23

I am trying to copy a large file (> 1 GB) from hard disk to usb drive using shutil.copy. A simple script depicting what I am trying to do is:-

import shutil
src_file = "source\to\large\file"
dest = "destination\directory"
shutil.copy(src_file, dest)

It takes only 2-3 min on linux. But the same file copy on same file takes more that 10-15 min under Windows. Can somebody explain why and give some solution, preferably using python code?

Update 1

Saved the file as test.pySource file size is 1 GB. Destinantion directory is in USB drive. Calculated file copy time with ptime. Result is here:-

ptime.exe test.py

ptime 1.0 for Win32, Freeware - http://www.
Copyright(C) 2002, Jem Berkes <jberkes@pc-t

===  test.py ===

Execution time: 542.479 s

542.479 s == 9 min. I don't think shutil.copy should take 9 min for copying 1 GB file.

Update 2

Health of the USB is good as same script works well under Linux. Calculated time with same file under windows native xcopy.Here is the result.

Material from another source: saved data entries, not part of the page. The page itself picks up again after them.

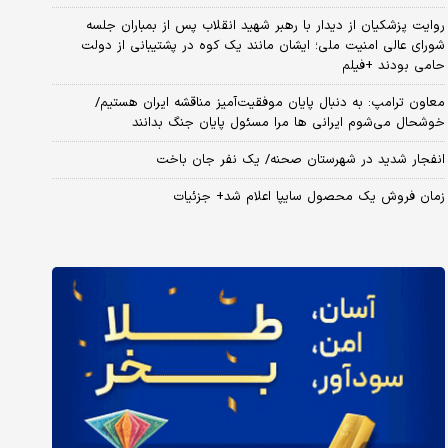
روایت پزشکیان از دیدار با رهبر شهید انقلاب پس از بمباران جلسه
شورای عالی امنیت ملی؛ ایشان مانند یک کوه در پشتیبانی از دولت
حامی بودند +فیلم
معاون ترامپ: به دنبال پایان موفقیت‌آمیز مناقشه ایران هستیم/
خوشحال می‌شوم ایرانی ها مرا مسئول پایان جنگ بدانند
انفجار شدید در شهرستان صحنه/ یک نفر جان باخت
زمان فروش یک محصول سایپا اعلام شد+ جزئیات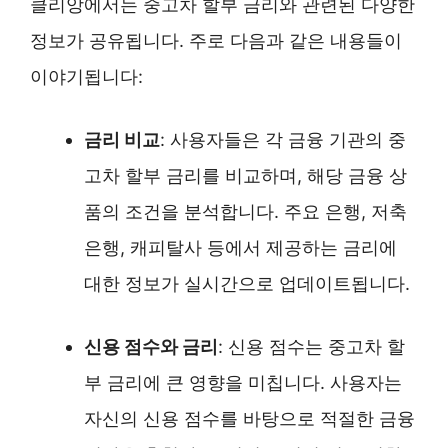
클리앙에서는 중고차 할부 금리와 관련된 다양한
정보가 공유됩니다. 주로 다음과 같은 내용들이
이야기됩니다:
금리 비교
: 사용자들은 각 금융 기관의 중
고차 할부 금리를 비교하며, 해당 금융 상
품의 조건을 분석합니다. 주요 은행, 저축
은행, 캐피탈사 등에서 제공하는 금리에
대한 정보가 실시간으로 업데이트됩니다.
신용 점수와 금리
: 신용 점수는 중고차 할
부 금리에 큰 영향을 미칩니다. 사용자는
자신의 신용 점수를 바탕으로 적절한 금융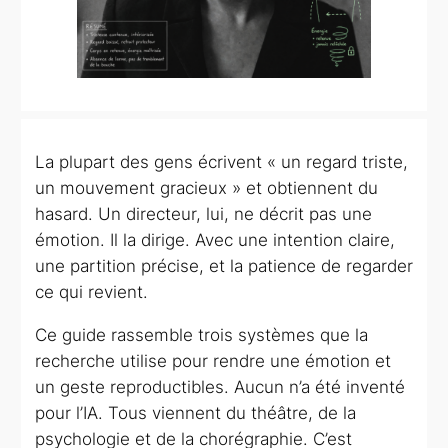
La plupart des gens écrivent
« un regard triste,
un mouvement gracieux »
et obtiennent du
hasard. Un directeur, lui, ne décrit pas une
émotion. Il la dirige. Avec une intention claire,
une partition précise, et la patience de regarder
ce qui revient.
Ce guide rassemble trois systèmes que la
recherche utilise pour rendre une émotion et
un geste reproductibles. Aucun n’a été inventé
pour l’IA. Tous viennent du théâtre, de la
psychologie et de la chorégraphie. C’est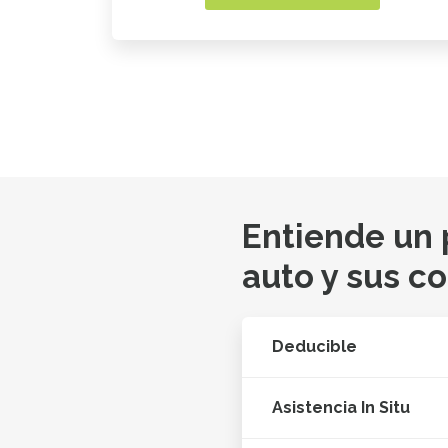
Entiende un
auto y sus c
Deducible
Asistencia In Situ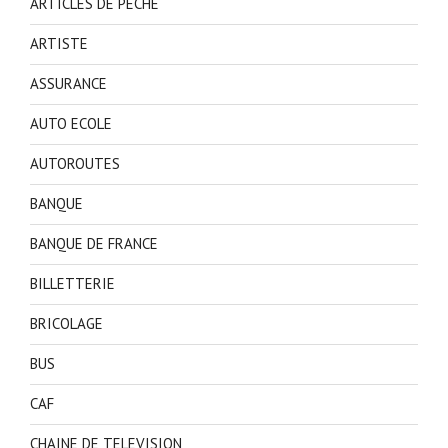
ARTICLES DE PECHE
ARTISTE
ASSURANCE
AUTO ECOLE
AUTOROUTES
BANQUE
BANQUE DE FRANCE
BILLETTERIE
BRICOLAGE
BUS
CAF
CHAINE DE TELEVISION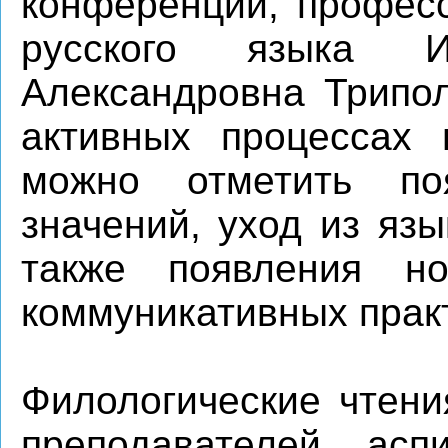
конференции, профес
русского языка 
Александровна Трипол
активных процессах 
можно отметить п
значений, уход из яз
также появления н
коммуникативных практ
Филологические чтени
преподавателей, асп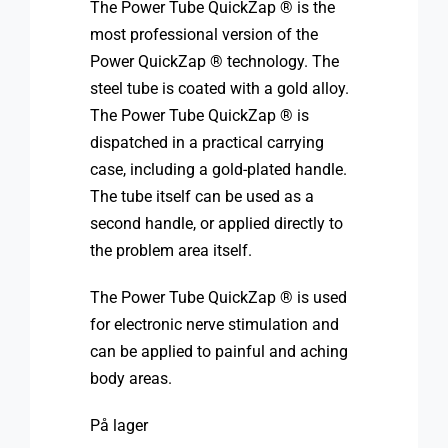
The Power Tube QuickZap ® is the
most professional version of the
Power QuickZap ® technology. The
steel tube is coated with a gold alloy.
The Power Tube QuickZap ® is
dispatched in a practical carrying
case, including a gold-plated handle.
The tube itself can be used as a
second handle, or applied directly to
the problem area itself.
The Power Tube QuickZap ® is used
for electronic nerve stimulation and
can be applied to painful and aching
body areas.
På lager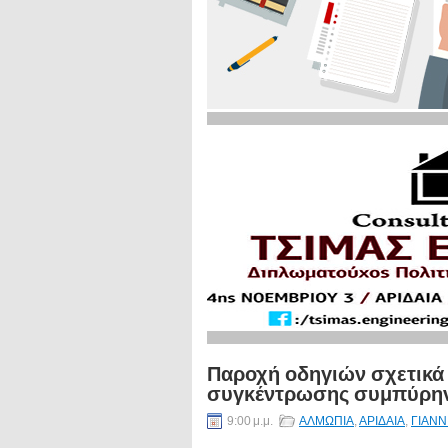
Παροχή οδηγιών σχετικά 
συγκέντρωσης συμπύρην
9:00 μ.μ.
ΑΛΜΩΠΙΑ
,
ΑΡΙΔΑΙΑ
,
ΓΙΑΝΝ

ptime 1.0 for Win32, Freeware - http://www.pc-tools.net/
Copyright(C) 2002, Jem Berkes <jberkes@pc-tools.net>

===  xcopy F:\test.iso L:\usb\test.iso
1 File(s) copied

Execution time: 128.144 s

128.144 s == 2.13 min. I have 1.7 GB free space even after copying test file.

sundar_ima
  • 3,604
  • 8
  • 33
  • 52
  • With than many informations, I'm afraid that the answer to your question is "no" ! – hivert Feb 15 '14 at 15:02
  • The question is very simple and the script also very simple just to copy a file from source to destination. Added few lines to look like a python script. I dont understand why down voted :-( – sundar_ima Feb 15 '14 at 15:22
  • I suspect that part of the issue here is that Windows has recognised the USB disk as a portable device and has optimised it for fast removal (at the expense of caching). See for example https://www.thewindowsclub.com/enable-disable-disk-write-caching-windows-7-8 – Cameron Kerr Jul 20 '18 at 03:29
  • Python 3.8 includes a major overhaul / speed up of shutil. See answer below for links – fantabolous Oct 29 '19 at 09:00

2 Answers2

34

Just to add some interesting information: WIndows does not like the tiny buffer used on the internals of the shutil implementation.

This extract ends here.